[Records excerpted from a collection]

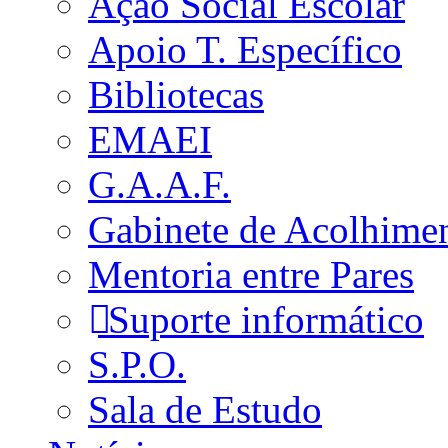
Ação Social Escolar
Apoio T. Específico
Bibliotecas
EMAEI
G.A.A.F.
Gabinete de Acolhime
Mentoria entre Pares
Suporte informático
S.P.O.
Sala de Estudo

**WHAT YOU SHOULD DO**
Exact copy, no pictures: reproduce every record as it stands.

**SOLUTION**
Ação Social Escolar
Apoio T. Específico
Bibliotecas
EMAEI
G.A.A.F.
Gabinete de Acolhime
Mentoria entre Pares
Suporte informático
S.P.O.
Sala de Estudo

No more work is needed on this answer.